There is already a deep appreciation between the two countries about the huge potential for cooperation. During his visit to India in February 2019, Saudi Crown Prince had announced that the Kingdom would be investing USD 100 billion in India in diversified sectors such as energy, refining, petrochemicals, infrastructure, agriculture, minerals and mining, manufacturing, education and health in the forthcoming years.
In this reference, Ministry of Finance signed an MoU with the Saudi Ministry of Energy, Industry and Mineral Resources in February 2019 to invest in India’s National Investment and Infrastructure Fund Limited (NIIF).
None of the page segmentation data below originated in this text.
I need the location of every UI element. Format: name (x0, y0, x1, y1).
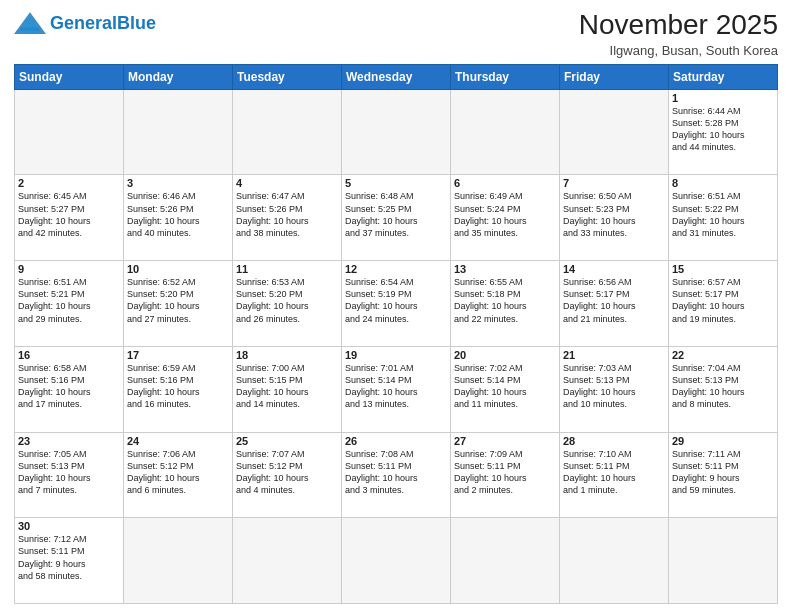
logo-icon (14, 10, 46, 38)
day-info: Sunrise: 6:47 AMSunset: 5:26 PMDaylight:… (236, 190, 338, 239)
day-info: Sunrise: 7:04 AMSunset: 5:13 PMDaylight:… (672, 362, 774, 411)
day-number: 11 (236, 263, 338, 275)
day-cell: 30Sunrise: 7:12 AMSunset: 5:11 PMDayligh… (15, 518, 124, 604)
week-row-0: 1Sunrise: 6:44 AMSunset: 5:28 PMDaylight… (15, 89, 778, 175)
day-number: 9 (18, 263, 120, 275)
day-number: 10 (127, 263, 229, 275)
week-row-4: 23Sunrise: 7:05 AMSunset: 5:13 PMDayligh… (15, 432, 778, 518)
day-info: Sunrise: 6:48 AMSunset: 5:25 PMDaylight:… (345, 190, 447, 239)
day-cell: 13Sunrise: 6:55 AMSunset: 5:18 PMDayligh… (451, 261, 560, 347)
day-number: 22 (672, 349, 774, 361)
day-number: 8 (672, 177, 774, 189)
day-info: Sunrise: 7:05 AMSunset: 5:13 PMDaylight:… (18, 448, 120, 497)
day-number: 26 (345, 435, 447, 447)
header: GeneralBlue November 2025 Ilgwang, Busan… (14, 10, 778, 58)
col-header-monday: Monday (124, 64, 233, 89)
logo-text: GeneralBlue (50, 14, 156, 34)
day-cell (669, 518, 778, 604)
week-row-1: 2Sunrise: 6:45 AMSunset: 5:27 PMDaylight… (15, 175, 778, 261)
day-cell: 3Sunrise: 6:46 AMSunset: 5:26 PMDaylight… (124, 175, 233, 261)
day-number: 1 (672, 92, 774, 104)
day-info: Sunrise: 7:10 AMSunset: 5:11 PMDaylight:… (563, 448, 665, 497)
day-cell: 10Sunrise: 6:52 AMSunset: 5:20 PMDayligh… (124, 261, 233, 347)
day-number: 18 (236, 349, 338, 361)
day-info: Sunrise: 6:51 AMSunset: 5:22 PMDaylight:… (672, 190, 774, 239)
day-number: 13 (454, 263, 556, 275)
day-info: Sunrise: 6:59 AMSunset: 5:16 PMDaylight:… (127, 362, 229, 411)
day-number: 17 (127, 349, 229, 361)
day-cell: 14Sunrise: 6:56 AMSunset: 5:17 PMDayligh… (560, 261, 669, 347)
day-info: Sunrise: 7:09 AMSunset: 5:11 PMDaylight:… (454, 448, 556, 497)
col-header-sunday: Sunday (15, 64, 124, 89)
day-cell (15, 89, 124, 175)
day-cell: 28Sunrise: 7:10 AMSunset: 5:11 PMDayligh… (560, 432, 669, 518)
day-number: 7 (563, 177, 665, 189)
day-info: Sunrise: 6:56 AMSunset: 5:17 PMDaylight:… (563, 276, 665, 325)
day-number: 23 (18, 435, 120, 447)
day-cell: 4Sunrise: 6:47 AMSunset: 5:26 PMDaylight… (233, 175, 342, 261)
day-cell: 9Sunrise: 6:51 AMSunset: 5:21 PMDaylight… (15, 261, 124, 347)
day-info: Sunrise: 6:44 AMSunset: 5:28 PMDaylight:… (672, 105, 774, 154)
day-number: 27 (454, 435, 556, 447)
day-cell: 2Sunrise: 6:45 AMSunset: 5:27 PMDaylight… (15, 175, 124, 261)
day-cell: 1Sunrise: 6:44 AMSunset: 5:28 PMDaylight… (669, 89, 778, 175)
calendar: SundayMondayTuesdayWednesdayThursdayFrid… (14, 64, 778, 604)
day-cell: 12Sunrise: 6:54 AMSunset: 5:19 PMDayligh… (342, 261, 451, 347)
day-cell (342, 89, 451, 175)
day-cell: 17Sunrise: 6:59 AMSunset: 5:16 PMDayligh… (124, 346, 233, 432)
day-cell: 25Sunrise: 7:07 AMSunset: 5:12 PMDayligh… (233, 432, 342, 518)
day-number: 19 (345, 349, 447, 361)
day-cell: 23Sunrise: 7:05 AMSunset: 5:13 PMDayligh… (15, 432, 124, 518)
day-info: Sunrise: 7:01 AMSunset: 5:14 PMDaylight:… (345, 362, 447, 411)
day-number: 4 (236, 177, 338, 189)
day-cell (124, 89, 233, 175)
day-cell: 8Sunrise: 6:51 AMSunset: 5:22 PMDaylight… (669, 175, 778, 261)
logo-general: General (50, 13, 117, 33)
day-info: Sunrise: 6:50 AMSunset: 5:23 PMDaylight:… (563, 190, 665, 239)
week-row-3: 16Sunrise: 6:58 AMSunset: 5:16 PMDayligh… (15, 346, 778, 432)
day-info: Sunrise: 6:51 AMSunset: 5:21 PMDaylight:… (18, 276, 120, 325)
day-cell: 20Sunrise: 7:02 AMSunset: 5:14 PMDayligh… (451, 346, 560, 432)
day-number: 6 (454, 177, 556, 189)
day-info: Sunrise: 7:06 AMSunset: 5:12 PMDaylight:… (127, 448, 229, 497)
day-info: Sunrise: 7:07 AMSunset: 5:12 PMDaylight:… (236, 448, 338, 497)
day-info: Sunrise: 6:49 AMSunset: 5:24 PMDaylight:… (454, 190, 556, 239)
day-cell (451, 89, 560, 175)
day-cell (560, 89, 669, 175)
logo: GeneralBlue (14, 10, 156, 38)
col-header-friday: Friday (560, 64, 669, 89)
day-info: Sunrise: 7:03 AMSunset: 5:13 PMDaylight:… (563, 362, 665, 411)
day-number: 5 (345, 177, 447, 189)
title-block: November 2025 Ilgwang, Busan, South Kore… (579, 10, 778, 58)
day-info: Sunrise: 7:11 AMSunset: 5:11 PMDaylight:… (672, 448, 774, 497)
day-number: 16 (18, 349, 120, 361)
day-cell: 6Sunrise: 6:49 AMSunset: 5:24 PMDaylight… (451, 175, 560, 261)
col-header-thursday: Thursday (451, 64, 560, 89)
day-cell: 19Sunrise: 7:01 AMSunset: 5:14 PMDayligh… (342, 346, 451, 432)
week-row-2: 9Sunrise: 6:51 AMSunset: 5:21 PMDaylight… (15, 261, 778, 347)
day-info: Sunrise: 6:58 AMSunset: 5:16 PMDaylight:… (18, 362, 120, 411)
page: GeneralBlue November 2025 Ilgwang, Busan… (0, 0, 792, 612)
day-cell (233, 89, 342, 175)
day-info: Sunrise: 6:57 AMSunset: 5:17 PMDaylight:… (672, 276, 774, 325)
day-cell: 22Sunrise: 7:04 AMSunset: 5:13 PMDayligh… (669, 346, 778, 432)
day-number: 14 (563, 263, 665, 275)
day-cell: 24Sunrise: 7:06 AMSunset: 5:12 PMDayligh… (124, 432, 233, 518)
day-cell: 16Sunrise: 6:58 AMSunset: 5:16 PMDayligh… (15, 346, 124, 432)
day-cell (560, 518, 669, 604)
day-info: Sunrise: 6:45 AMSunset: 5:27 PMDaylight:… (18, 190, 120, 239)
day-number: 2 (18, 177, 120, 189)
day-cell: 15Sunrise: 6:57 AMSunset: 5:17 PMDayligh… (669, 261, 778, 347)
week-row-5: 30Sunrise: 7:12 AMSunset: 5:11 PMDayligh… (15, 518, 778, 604)
day-info: Sunrise: 7:02 AMSunset: 5:14 PMDaylight:… (454, 362, 556, 411)
month-title: November 2025 (579, 10, 778, 41)
day-cell: 18Sunrise: 7:00 AMSunset: 5:15 PMDayligh… (233, 346, 342, 432)
day-info: Sunrise: 7:00 AMSunset: 5:15 PMDaylight:… (236, 362, 338, 411)
day-cell: 7Sunrise: 6:50 AMSunset: 5:23 PMDaylight… (560, 175, 669, 261)
svg-rect-2 (21, 27, 40, 30)
day-cell (124, 518, 233, 604)
logo-blue: Blue (117, 13, 156, 33)
day-cell: 21Sunrise: 7:03 AMSunset: 5:13 PMDayligh… (560, 346, 669, 432)
col-header-wednesday: Wednesday (342, 64, 451, 89)
day-cell: 5Sunrise: 6:48 AMSunset: 5:25 PMDaylight… (342, 175, 451, 261)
India could be a partner for Saudi Arabia in modernisation of its human resources in telecommunications and Information Technology services apart from agriculture and biotechnology. Technological education is another area where India could be a partner. All these areas of cooperation would go a long way in enhancing cooperation between the two countries and it would be a win-win situation.
Meanwhile, India is keenly pursuing a Free Trade Agreement (FTA) with the Gulf Cooperation Council (GCC), comprising six countries in the Gulf region – Saudi Arabia, UAE, Qatar, Kuwait, Oman and Bahrain.
The Framework Agreement of 2004 in this regard provided that both the parties shall consider ways and means for extending and liberalising the trade relations and also for initiating discussions on the feasibility of a FTA between them. Saudi Arabia as an important trade partner of India and an influential country in the region could help expediting the conclusion of the FTA with GCC.